Apart from the pictures, every entry below must be given again exactly.

START Material for this task

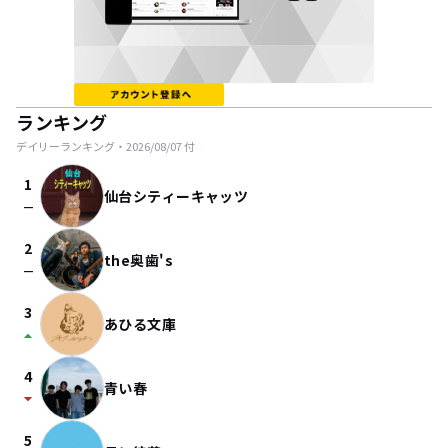
ランキング
デイリーランキング・
2026/08/07
付
1
仙台シティーキャッツ
check_indeterminate_small
2
the奥歯's
check_indeterminate_small
3
あひる文庫
arrow_drop_up
4
青い春
arrow_drop_down
5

END Material for this task

### [Task solution]
ランキング
デイリーランキング・
2026/08/07
付
1
仙台シティーキャッツ
check_indeterminate_small
2
the奥歯's
check_indeterminate_small
3
あひる文庫
arrow_drop_up
4
青い春
arrow_drop_down
5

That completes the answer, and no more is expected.